Ohm's law states that the ratio of the voltage between the ends of an electrical conductor to the current flowing through it is a constant. For a given conductor this constant is called the resistance. In other words, voltage / current = resistance. The resistance is an indication of how much opposition the flow of electrons meets in its attempt to pass through the conductor.

Materials which conduct electricity may be classified as good conductors if they offer a low resistance, and bad conductors if they offer a high resistance. Copper, for example, is used for almost all electrical wiring because it is a good conductor. However, a copper wire can have a very high resistance, perhaps a million ohms, if it is made long enough and thin enough. This does not mean that copper is a bad conductor; it simply means that when considering resistance, the dimensions of the conductor must be taken into account as well as the material from which it is made.

If the flow of electrons through a conductor is compared with the flow of water through a pipe, it is fairly easy to see that just as a long pipe offers a greater opposition to the water than does a short pipe, so a long wire offers a greater resistance to the electrons than does a short wire. Similarly, just as a wide pipe offers less opposition to the water than does a narrow pipe, so a thick wire offers less resistance to the electrons than does a thin wire. The longer the wire, the greater is its resistance; the thicker the wire the smaller is its resistance.

For any wire the resistance *R* (measured in ohms), is related to
the length *l* (measured in meters), and the area of cross-section *A* (measured in square meters), by the equation *R* = *ρl */ *A*,
where *ρ*, the resistivity or specific resistance, is a number
that depends on the material of which the wire is made. In the case of copper,
for example, *ρ* = 0.0000000178 ohm-meters (1.78 × 10^{–8} ohm-meters) at room temperature. For silver, *ρ* = 1.63 × 10^{–8} ohm-meters, so the resistivity
of silver is less than that of copper, and silver is therefore a better
conductor than copper. The resistivity of a material is quite independent
of the dimensions of whatever specimen of the material is being considered.

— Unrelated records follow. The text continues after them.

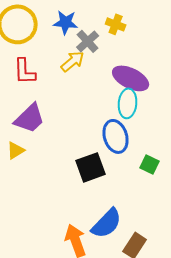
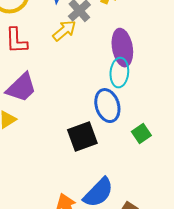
purple ellipse: (131, 78) -> (122, 48), turned 54
green square: (150, 164) -> (141, 134), turned 30

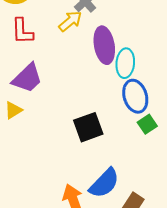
purple ellipse: (122, 48) -> (104, 45), moved
blue ellipse: (107, 106) -> (135, 96), moved

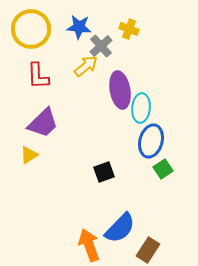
blue ellipse: (135, 96) -> (151, 141), turned 32
black square: (88, 127) -> (104, 172), size x0.7

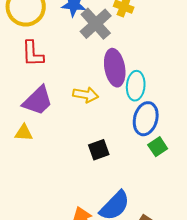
gray cross: (101, 46) -> (96, 24), size x1.4
yellow arrow: (86, 66) -> (86, 95), moved, turned 50
yellow triangle: (29, 155) -> (24, 133), turned 36

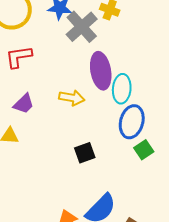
red L-shape: (33, 54) -> (19, 57), turned 84
purple trapezoid: (38, 101) -> (24, 104), size x0.7

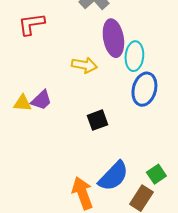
purple trapezoid: (24, 104) -> (41, 100), moved
green square: (144, 150) -> (156, 174), moved

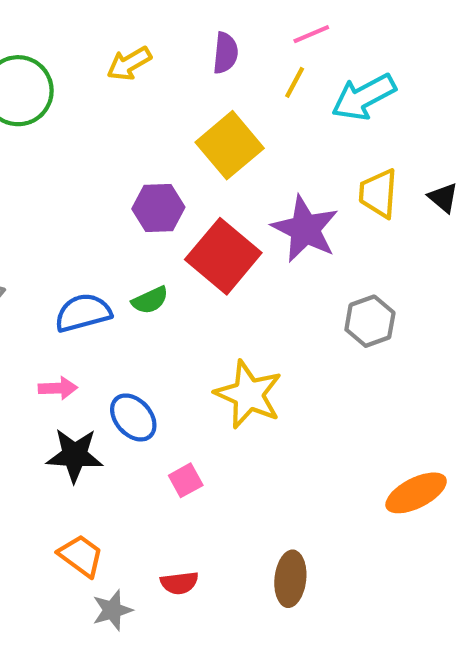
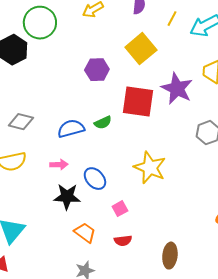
purple hexagon: (158, 208) -> (97, 70), moved
red square: (223, 256) -> (138, 102), turned -32
orange trapezoid: (81, 556) -> (85, 233), moved
red semicircle: (179, 583) -> (123, 241), moved

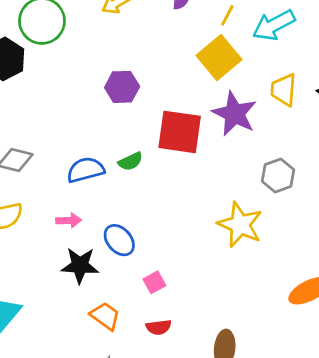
yellow square: (141, 49) -> (219, 57), moved
yellow star: (150, 168) -> (240, 225), moved

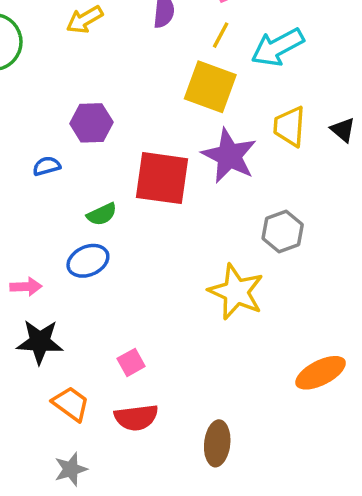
yellow square: (219, 57) -> (210, 87), turned -30
blue semicircle: (86, 170) -> (47, 166), moved, size x0.6
blue ellipse: (119, 240) -> (88, 261), moved, turned -72
red semicircle: (159, 327) -> (136, 418), size x1.4

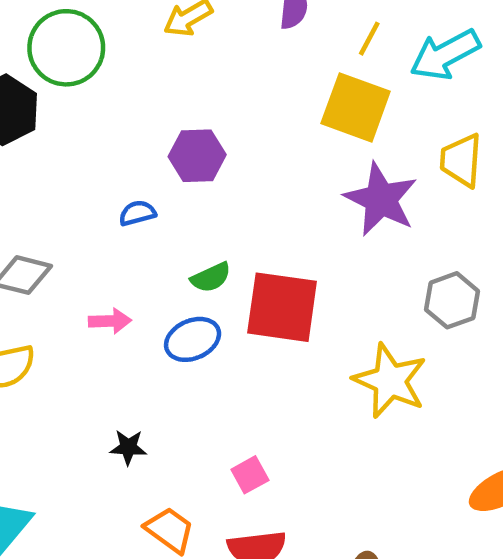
red square: (162, 178) -> (282, 307), moved
pink arrow: (26, 287) -> (110, 321), moved
black star: (40, 342) -> (128, 447), size x0.6

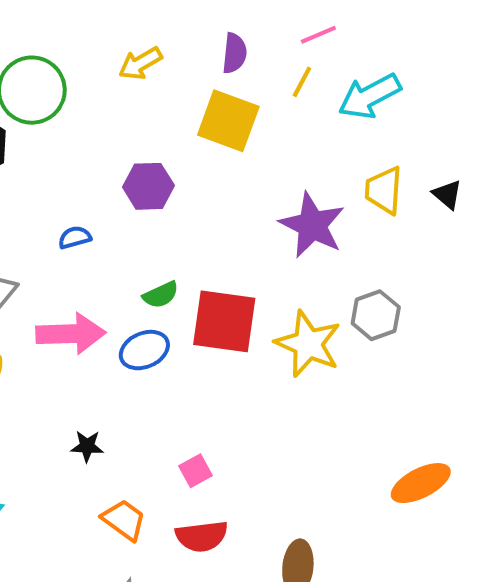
yellow square: (356, 107) -> (228, 121), moved
blue semicircle: (137, 213) -> (75, 237), moved
pink arrow: (110, 321) -> (71, 334), size x1.8
yellow star: (390, 381) -> (308, 344), moved

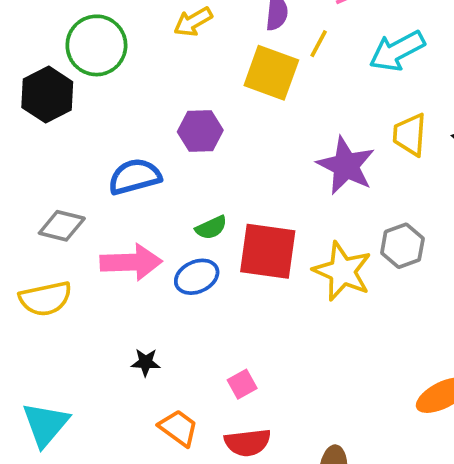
yellow line: (302, 82) -> (319, 44), moved
blue semicircle: (75, 237) -> (135, 177), size x1.8

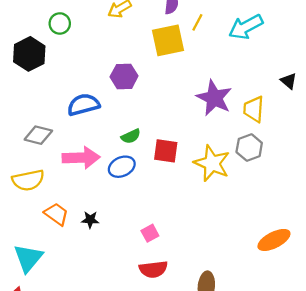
green circle: (96, 45) -> (60, 23), size x0.6
yellow square: (271, 73) -> (168, 40), turned -32
yellow trapezoid: (410, 135) -> (254, 109), moved
red square: (268, 251) -> (166, 151), size x0.7
orange trapezoid: (178, 428) -> (56, 214), moved

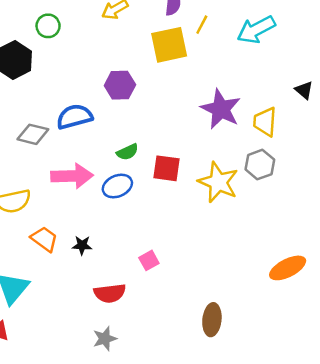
gray diamond: (38, 135) -> (33, 134), moved
red semicircle: (153, 269) -> (110, 293), moved

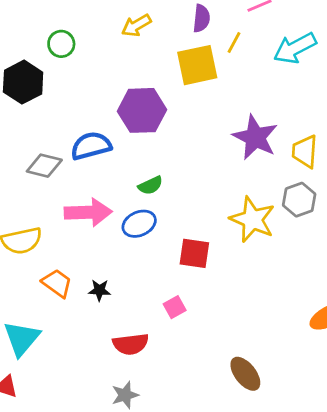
purple hexagon: (120, 85) -> (142, 110), size x1.4
red square: (167, 168) -> (194, 253), moved
brown ellipse: (212, 320) -> (245, 374), turned -44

To find the resistivity of a specimen, say a wire, it is necessary to measure
its resistance, its length, and its cross-sectional area, so that *ρ* can be found from the equation just given. The resistance can be measured
by means of a Wheatstone bridge.
Since wires are nearly always circular in cross-section, the cross-sectional
area can be found by measuring the diameter of the wire with a micrometer
screw gauge. Half the diameter is the radius *r*, and the area of
cross-section is given by the formula *πr*^{2}.